RIDERED350r wrote: Sun Mar 12, 2023 7:36 amThe '73, '86, and '94 actions are completely different from one another in design. The '73 is a toggle link action and has no locking lugs and is the weakest of the three. The '86 has two large locking lugs, one on each side of the rear of the bolt and is by far the strongest of the three. The '94 has a single locking lug directly at the rear of the bolt and is a strong design but not as strong as the '86. The 1892 action is very similar to the '86 with two lugs along side the rear of the bolt, but scaled down for pistol sized cartridges. The similarity in design to the '86 makes it a very strong action.
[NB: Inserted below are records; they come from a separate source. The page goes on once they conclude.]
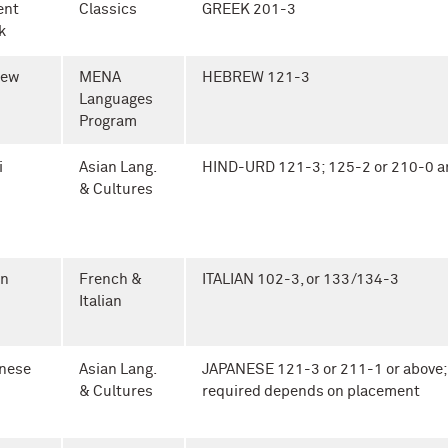
ent
Classics
GREEK 201-3
k
rew
MENA
HEBREW 121-3
Languages
Program
i
Asian Lang.
HIND-URD 121-3; 125-2 or 210-0 a
& Cultures
an
French &
ITALIAN 102-3, or 133/134-3
Italian
nese
Asian Lang.
JAPANESE 121-3 or 211-1 or above;
& Cultures
required depends on placement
Griff wrote: Sun Mar 12, 2023 4:25 pm The Winchester 94 vs the Marlin 336 strength is possibly affected by the shape and retention of the bolt in either rifle enjoys. Whereas the Winchester has a basically square bolt, with two "ribs" down each side, the Marlin is basically round and only contained within the action by the channel inside the receiver. The two ribs of the Winchester bolt ride in a groove down each frame rail for the entire length of the bolt. Whereas the Marlin is only supported on the top & side of the bolt for most of the bolt's length and fully supported at the rear. Which is an improvement over the 1983 Marlin. The Marlin's locking lug only engages the bottom half of the bolt, vs the Winchester which engages approx. ¾ of the Winchester's bolt from the top down. (The only place it doesn't reside in contact with the locking lub is the angled bottom ¼ of the Winchester's bolt. The Winchester's receiver also has a web in the rear of the action, just behind the locking lug, holding the locking lug area together. I don't recall what internal structures are in the Marlin 336 action, so won't speculate.
Thank you gentlemen! I learned a lot from this thread, I am glad I started it.